Dataset entries
=== Begin Enclosure ===

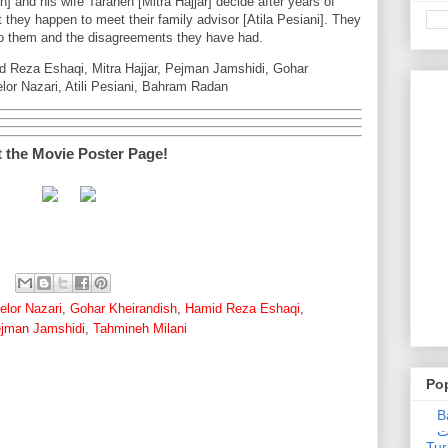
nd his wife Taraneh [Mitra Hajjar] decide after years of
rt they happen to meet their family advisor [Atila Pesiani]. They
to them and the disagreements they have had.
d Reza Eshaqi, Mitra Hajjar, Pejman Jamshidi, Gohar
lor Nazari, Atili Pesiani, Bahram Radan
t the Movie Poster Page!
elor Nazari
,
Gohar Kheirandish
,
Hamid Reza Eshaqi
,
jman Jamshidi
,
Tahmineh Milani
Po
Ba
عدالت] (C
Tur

=== End Enclosure ===
=== Begin Enclosure ===

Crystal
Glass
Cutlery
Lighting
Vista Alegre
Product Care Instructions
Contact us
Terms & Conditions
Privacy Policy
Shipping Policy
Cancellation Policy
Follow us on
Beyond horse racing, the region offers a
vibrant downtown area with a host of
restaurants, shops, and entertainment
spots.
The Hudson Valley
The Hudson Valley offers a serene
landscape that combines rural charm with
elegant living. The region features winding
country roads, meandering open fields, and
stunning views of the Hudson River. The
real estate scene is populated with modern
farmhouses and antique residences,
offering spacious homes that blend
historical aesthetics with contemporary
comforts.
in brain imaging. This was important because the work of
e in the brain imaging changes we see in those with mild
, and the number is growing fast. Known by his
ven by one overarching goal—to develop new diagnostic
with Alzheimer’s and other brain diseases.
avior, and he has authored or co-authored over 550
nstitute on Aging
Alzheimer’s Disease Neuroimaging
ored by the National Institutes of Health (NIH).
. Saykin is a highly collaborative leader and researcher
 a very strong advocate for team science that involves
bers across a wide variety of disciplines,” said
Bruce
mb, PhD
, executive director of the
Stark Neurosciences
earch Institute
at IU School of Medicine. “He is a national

=== End Enclosure ===
=== Begin Enclosure ===

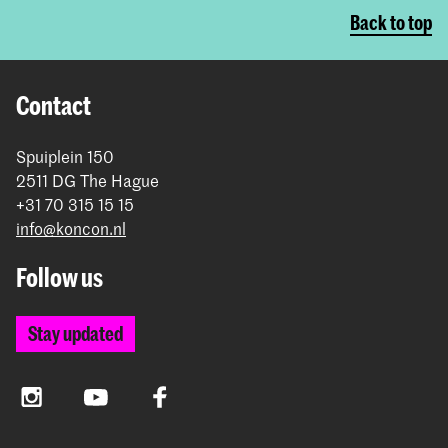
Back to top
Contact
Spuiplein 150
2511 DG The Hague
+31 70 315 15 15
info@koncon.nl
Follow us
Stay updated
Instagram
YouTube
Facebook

=== End Enclosure ===

## Instructions for the task
From the records above, retype only the lines starting at the line that contains "earch Institute" and ending at the line that contains "at IU School", both included.

## Solution to this exercise
earch Institute
at IU School of Medicine. “He is a national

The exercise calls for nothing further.